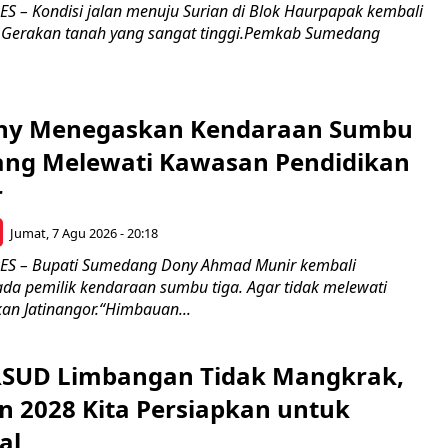
– Kondisi jalan menuju Surian di Blok Haurpapak kembali
 Gerakan tanah yang sangat tinggi.Pemkab Sumedang
ony Menegaskan Kendaraan Sumbu
rang Melewati Kawasan Pendidikan
r
Jumat, 7 Agu 2026 - 20:18
 – Bupati Sumedang Dony Ahmad Munir kembali
a pemilik kendaraan sumbu tiga. Agar tidak melewati
an Jatinangor.“Himbauan...
RSUD Limbangan Tidak Mangkrak,
n 2028 Kita Persiapkan untuk
al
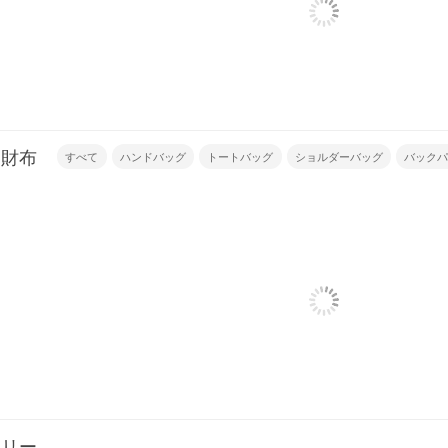
・財布
すべて
ハンドバッグ
トートバッグ
ショルダーバッグ
バック
サリー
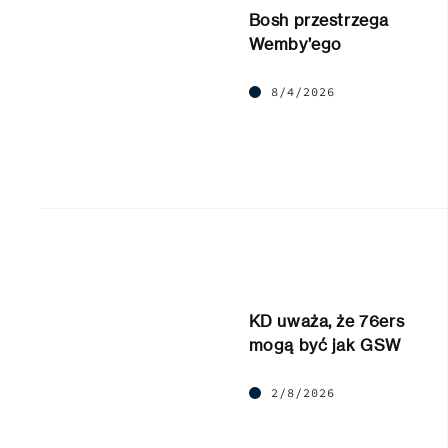
Bosh przestrzega
Wemby’ego
8/4/2026
KD uważa, że 76ers
mogą być jak GSW
2/8/2026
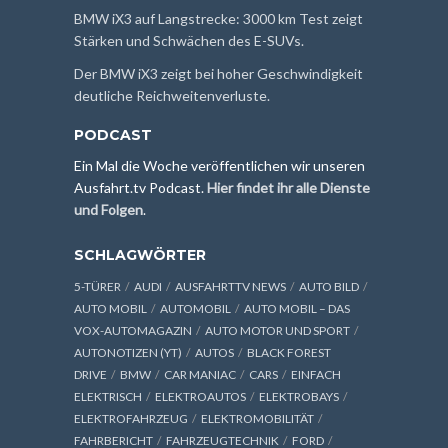
BMW iX3 auf Langstrecke: 3000 km Test zeigt
Stärken und Schwächen des E-SUVs.
Der BMW iX3 zeigt bei hoher Geschwindigkeit
deutliche Reichweitenverluste.
PODCAST
Ein Mal die Woche veröffentlichen wir unseren
Ausfahrt.tv Podcast.
Hier findet ihr alle Dienste
und Folgen
.
SCHLAGWÖRTER
5-TÜRER
AUDI
AUSFAHRTTV NEWS
AUTO BILD
AUTO MOBIL
AUTOMOBIL
AUTO MOBIL – DAS
VOX-AUTOMAGAZIN
AUTO MOTOR UND SPORT
AUTONOTIZEN (YT)
AUTOS
BLACK FOREST
DRIVE
BMW
CAR MANIAC
CARS
EINFACH
ELEKTRISCH
ELEKTROAUTOS
ELEKTROBAYS
ELEKTROFAHRZEUG
ELEKTROMOBILITÄT
FAHRBERICHT
FAHRZEUGTECHNIK
FORD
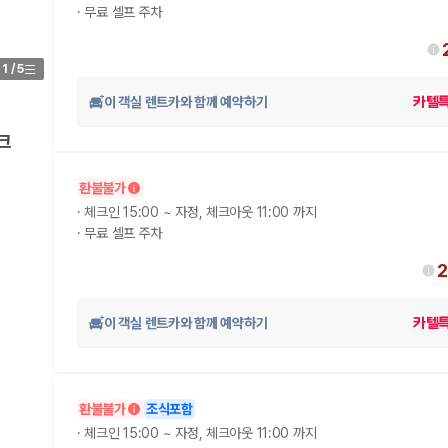
·
무료 셀프 주차
1
/
5
이 객실 렌트카와 함께 예약하기
카텔
크
환불불가
·
체크인 15:00 ~ 자정, 체크아웃 11:00 까지
·
무료 셀프 주차
2
이 객실 렌트카와 함께 예약하기
카텔
환불불가
조식포함
·
체크인 15:00 ~ 자정, 체크아웃 11:00 까지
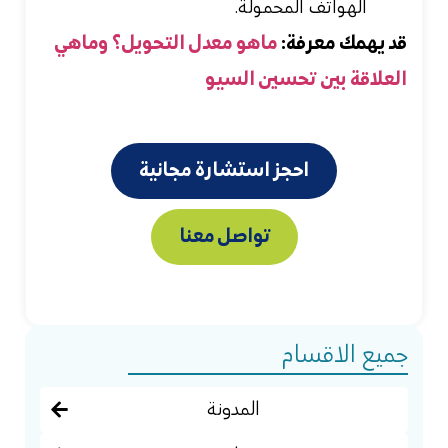
الهواتف المحمولة.
قد يهمك معرفة:
ماهو معدل التحويل؟ وماهي
العلاقة بين تحسين السيو
احجز استشارة مجانية
تواصل معنا
جميع الاقسام
المدونة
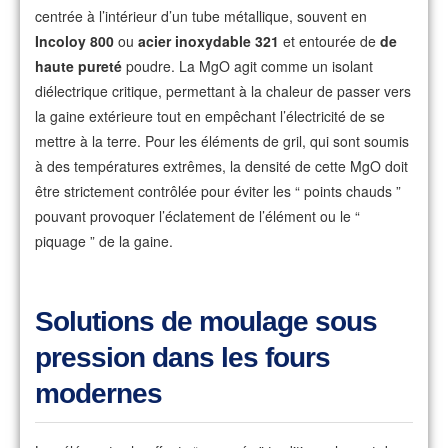
centrée à l’intérieur d’un tube métallique, souvent en
Incoloy 800
ou
acier inoxydable 321
et entourée de
de
haute pureté
poudre. La MgO agit comme un isolant
diélectrique critique, permettant à la chaleur de passer vers
la gaine extérieure tout en empêchant l’électricité de se
mettre à la terre. Pour les éléments de gril, qui sont soumis
à des températures extrêmes, la densité de cette MgO doit
être strictement contrôlée pour éviter les “ points chauds ”
pouvant provoquer l’éclatement de l’élément ou le “
piquage ” de la gaine.
Solutions de moulage sous
pression dans les fours
modernes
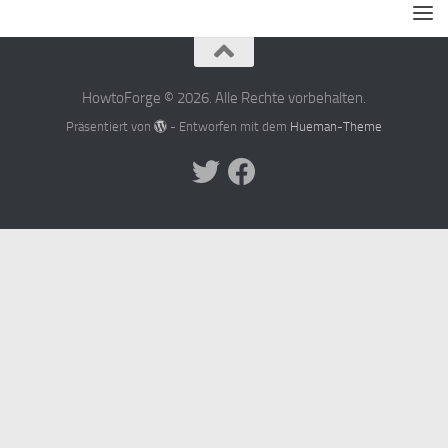
HowtoForge © 2026. Alle Rechte vorbehalten.
Präsentiert von
- Entworfen mit dem
Hueman-Theme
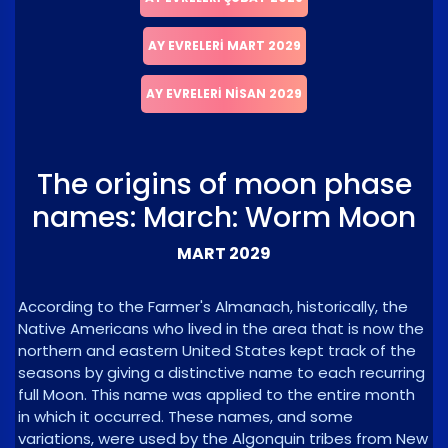
AY EVRELERI MART 2029
AY EVRELERI NISAN 2029
The origins of moon phase
names: March: Worm Moon
MART 2029
According to the Farmer's Almanach, historically, the
Native Americans who lived in the area that is now the
northern and eastern United States kept track of the
seasons by giving a distinctive name to each recurring
full Moon. This name was applied to the entire month
in which it occurred. These names, and some
variations, were used by the Algonquin tribes from New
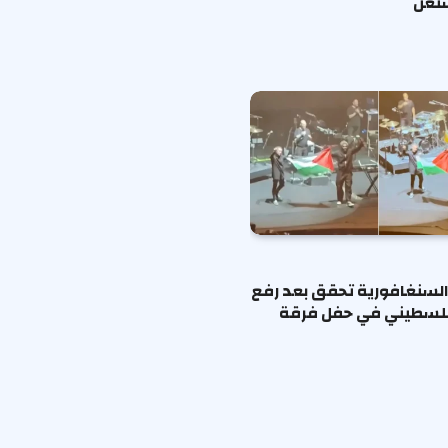
شنغن
لسنغافورية تحقق بعد رفع
فلسطيني في حفل فرقة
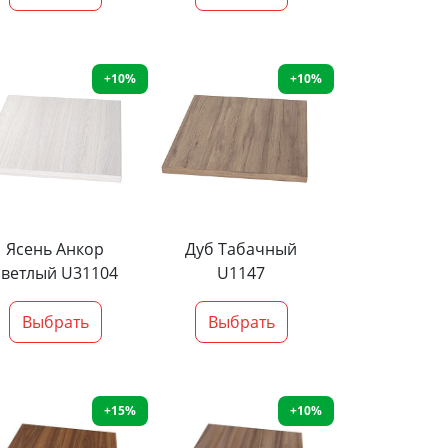
+10%
+10%
Ясень Анкор
Дуб Табачный
светлый U31104
U1147
Выбрать
Выбрать
+15%
+10%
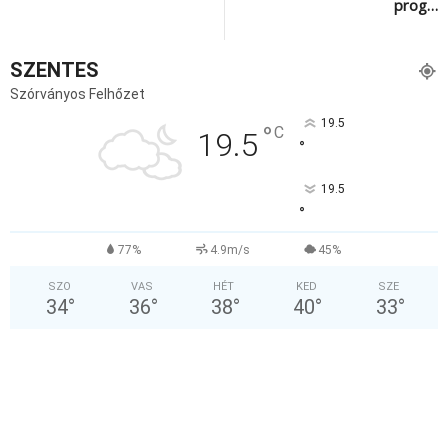
prog…
SZENTES
Szórványos Felhőzet
19.5
°
C
19.5
°
19.5
°
77%
4.9m/s
45%
SZO
VAS
HÉT
KED
SZE
34
°
36
°
38
°
40
°
33
°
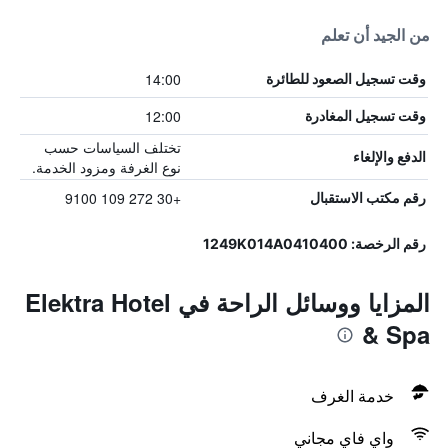
من الجيد أن تعلم
14:00
وقت تسجيل الصعود للطائرة
12:00
وقت تسجيل المغادرة
تختلف السياسات حسب
الدفع والإلغاء
نوع الغرفة ومزود الخدمة.
+30 272 109 9100
رقم مكتب الاستقبال
رقم الرخصة: 1249Κ014Α0410400
المزايا ووسائل الراحة في Elektra Hotel
& Spa
خدمة الغرف
واي فاي مجاني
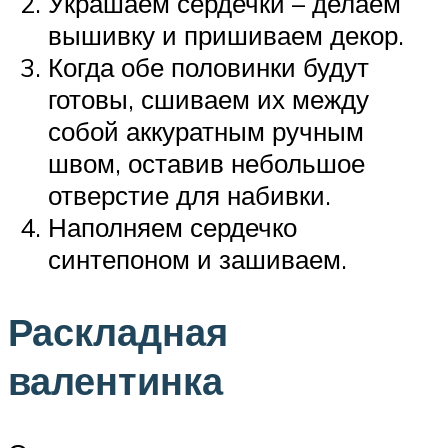
Украшаем сердечки – делаем
вышивку и пришиваем декор.
Когда обе половинки будут
готовы, сшиваем их между
собой аккуратным ручным
швом, оставив небольшое
отверстие для набивки.
Наполняем сердечко
синтепоном и зашиваем.
Раскладная
валентинка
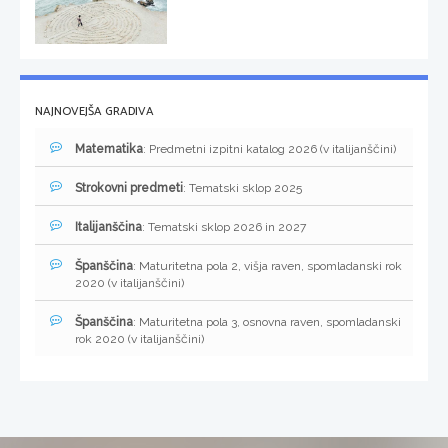
NAJNOVEJŠA GRADIVA
Matematika
: Predmetni izpitni katalog 2026 (v italijanščini)
Strokovni predmeti
: Tematski sklop 2025
Italijanščina
: Tematski sklop 2026 in 2027
Španščina
: Maturitetna pola 2, višja raven, spomladanski rok
2020 (v italijanščini)
Španščina
: Maturitetna pola 3, osnovna raven, spomladanski
rok 2020 (v italijanščini)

+--

Looking at the data above, show all lines where the word "sklop" occurs.

| Response to this task |
: Tematski sklop 2025
: Tematski sklop 2026 in 2027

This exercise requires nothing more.